Vie et actualité de la Paroisse Saint-Georges de Lyon (69005)
Communion :
Cet été, par exemple lors de la messe célébrée à Brindisi par le Pape Benoît XVI, les fidèles qui voulaient communier de la main du pape devaient se mettre à genoux et recevoir l'hostie sur les lèvres.
Lors de la messe de la Fête Dieu , le 22 mai dernier, Benoît XVI avait dit : « S'agenouiller devant l'Eucharistie est une profession de liberté : celui qui s'incline devant Jésus ne peut et ne doit se prosterner devant aucun pouvoir terrestre, aussi fort soit-il. Nous les chrétiens nous ne nous agenouillons que devant Dieu, devant le Très Saint Sacrement, parce qu'en lui nous savons et nous croyons qu'est présent le seul Dieu véritable, qui a créé le monde et l'a tant aimé au point de lui donner son Fils unique. » Et Le Pape avait ostensiblement donné la communion aux fidèles à genoux, et sur la langue.

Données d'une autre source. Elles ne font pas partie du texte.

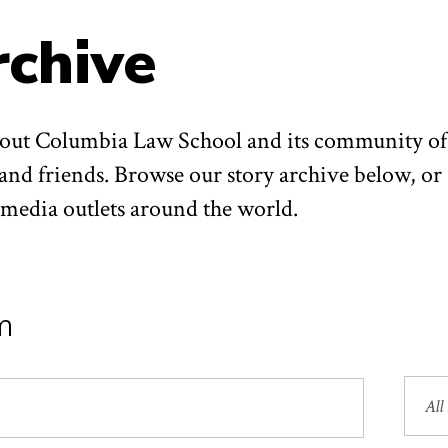
rchive
about Columbia Law School and its community of
 and friends. Browse our story archive below, or
n media outlets around the world.
m
Sea
by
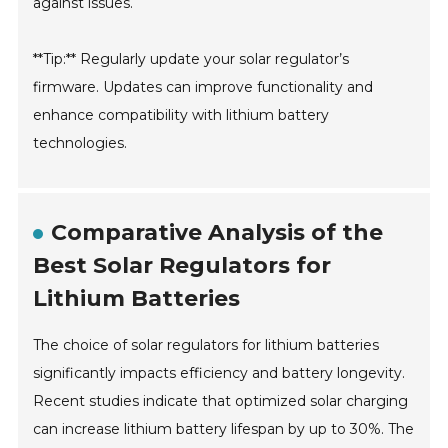
against issues.
**Tip:** Regularly update your solar regulator’s
firmware. Updates can improve functionality and
enhance compatibility with lithium battery
technologies.
Comparative Analysis of the
Best Solar Regulators for
Lithium Batteries
The choice of solar regulators for lithium batteries
significantly impacts efficiency and battery longevity.
Recent studies indicate that optimized solar charging
can increase lithium battery lifespan by up to 30%. The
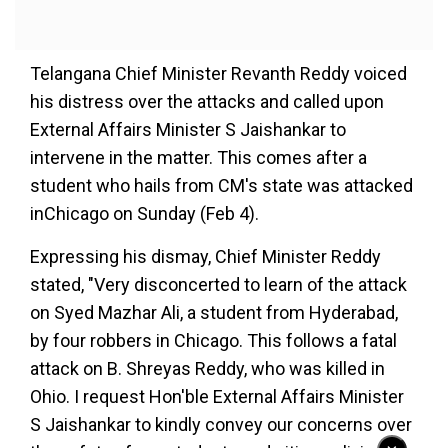
Telangana Chief Minister Revanth Reddy voiced
his distress over the attacks and called upon
External Affairs Minister S Jaishankar to
intervene in the matter. This comes after a
student who hails from CM's state was attacked
inChicago on Sunday (Feb 4).
Expressing his dismay, Chief Minister Reddy
stated, "Very disconcerted to learn of the attack
on Syed Mazhar Ali, a student from Hyderabad,
by four robbers in Chicago. This follows a fatal
attack on B. Shreyas Reddy, who was killed in
Ohio. I request Hon'ble External Affairs Minister
S Jaishankar to kindly convey our concerns over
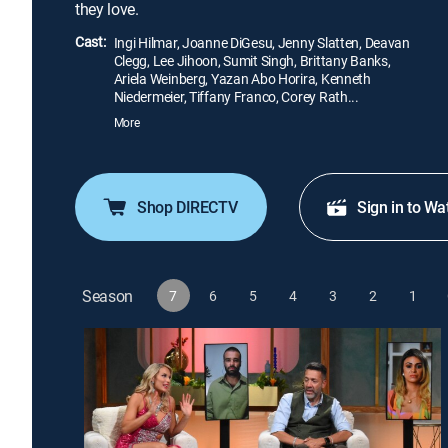
they love.
Cast:
Ingi Hilmar, Joanne DiGesu, Jenny Slatten, Deavan
Clegg, Lee Jihoon, Sumit Singh, Brittany Banks,
Ariela Weinberg, Yazan Abo Horira, Kenneth
Niedermeier, Tiffany Franco, Corey Rath...
More
Shop DIRECTV
Sign in to Wa
Season
7
6
5
4
3
2
1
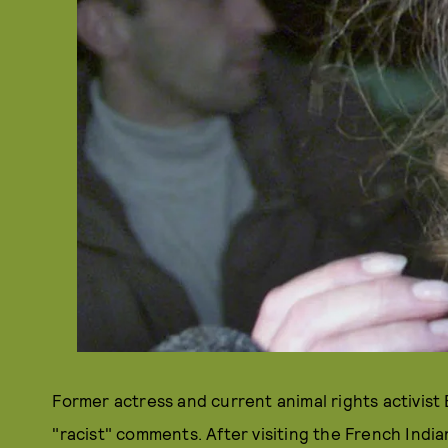
Former actress and current animal rights activist 
"racist" comments. After visiting the French Indi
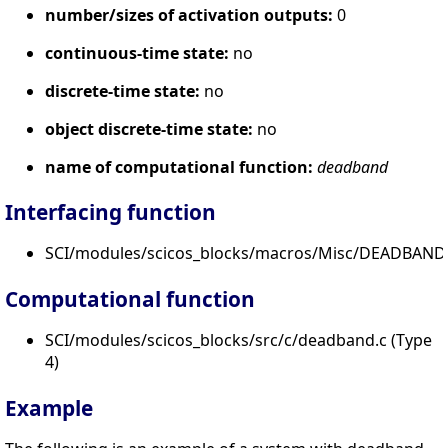
number/sizes of activation outputs:
0
continuous-time state:
no
discrete-time state:
no
object discrete-time state:
no
name of computational function:
deadband
Interfacing function
SCI/modules/scicos_blocks/macros/Misc/DEADBAND.
Computational function
SCI/modules/scicos_blocks/src/c/deadband.c (Type
4)
Example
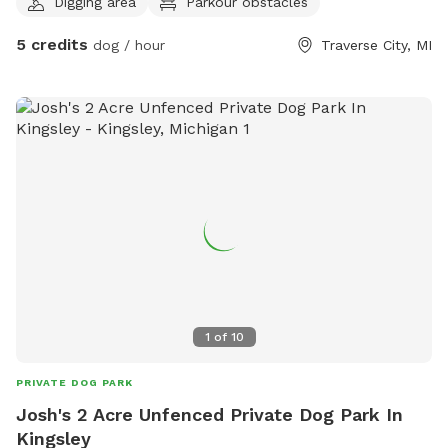
Digging area
Parkour obstacles
frisbee/fetch, some areas fine for digging. Please help us
deter deer😊
5 credits
dog / hour
Traverse City, MI
1
of
10
PRIVATE DOG PARK
Josh's 2 Acre Unfenced Private Dog Park In
Kingsley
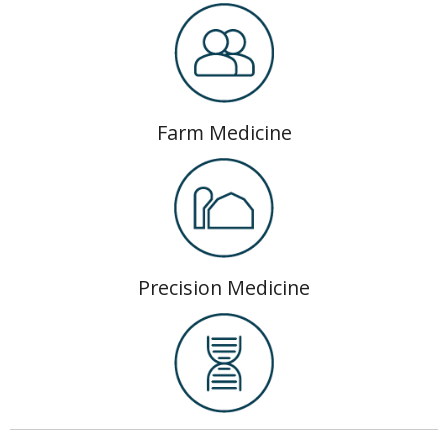
Farm Medicine
Precision Medicine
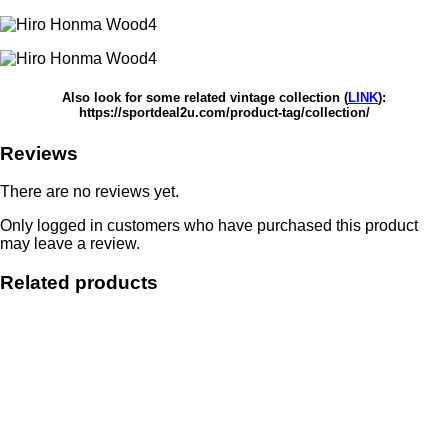
Also look for some related vintage collection (
LINK
):
https://sportdeal2u.com/product-tag/collection/
Reviews
There are no reviews yet.
Only logged in customers who have purchased this product
may leave a review.
Related products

Mgr Albert Malcom Ranjith, secrétaire de la Congrégation pour le culte divin et la discipline des sacrements, avait déjà déclaré : « Je suis convaincu de l'urgence de donner à nouveau l'hostie aux fidèles directement dans la bouche, sans qu'ils la touchent » et « de revenir à la génuflexion au moment de la communion en signe de respect ».
Analyse du Père Gitton :
"On voit des journalistes, des prêtres, des gens d'habitude « informés », s'étonner, voire s'indigner, de ce que Benoît XVI ait osé le jour de la Fête Dieu – pensez donc ! – donner la communion à des fidèles à genoux et, en plus, sur les lèvres, alors que cela ne se fait plus « depuis Vatican II ». L'affirmation est répétée avec tant de naïve constance qu'elle prend valeur de certitude. Avant Vatican II, on s'agenouillait et on tirait la langue, depuis on s'avance et on tend la main. Personne ne se donne la peine de fournir la moindre référence et pour cause ! Aucun texte du Concile Vatican II n'a abordé de près ou de loin la question de savoir comment devait être donnée la communion et quant au Missel romain « restauré » à la suite du dit concile, dont la première édition remonte à 1969, la seule manière envisagée est la manière traditionnelle. Alors, d'où vient le changement ? (...) Cet accès de fièvre, qui pourrait faire sourire, ne laisse pas d'être révélateur. L'ignorance du réel enseignement du concile Vatican II, en ce domaine comme en d'autres, est vertigineuse, elle va de pair avec une valorisation mythique du changement intervenu. Espérons que le mythe se dissipant peu à peu, et heureusement, on en vienne à lire tout simplement les documents de ce concile qui n'a pas tout dit, mais qui a posé de solides jalons pour permettre à l'Église d'affronter le monde en train de naître autour d'elle et de lui porter la Bonne Nouvelle".
Jean-Paul II qui avait initié l'année de l'eucharistie et le synode des évêques sur ce même thème, qui fut à l'origine de l'exhortation apostolique "Sacramentum Cartitatis" de Benoît XVI.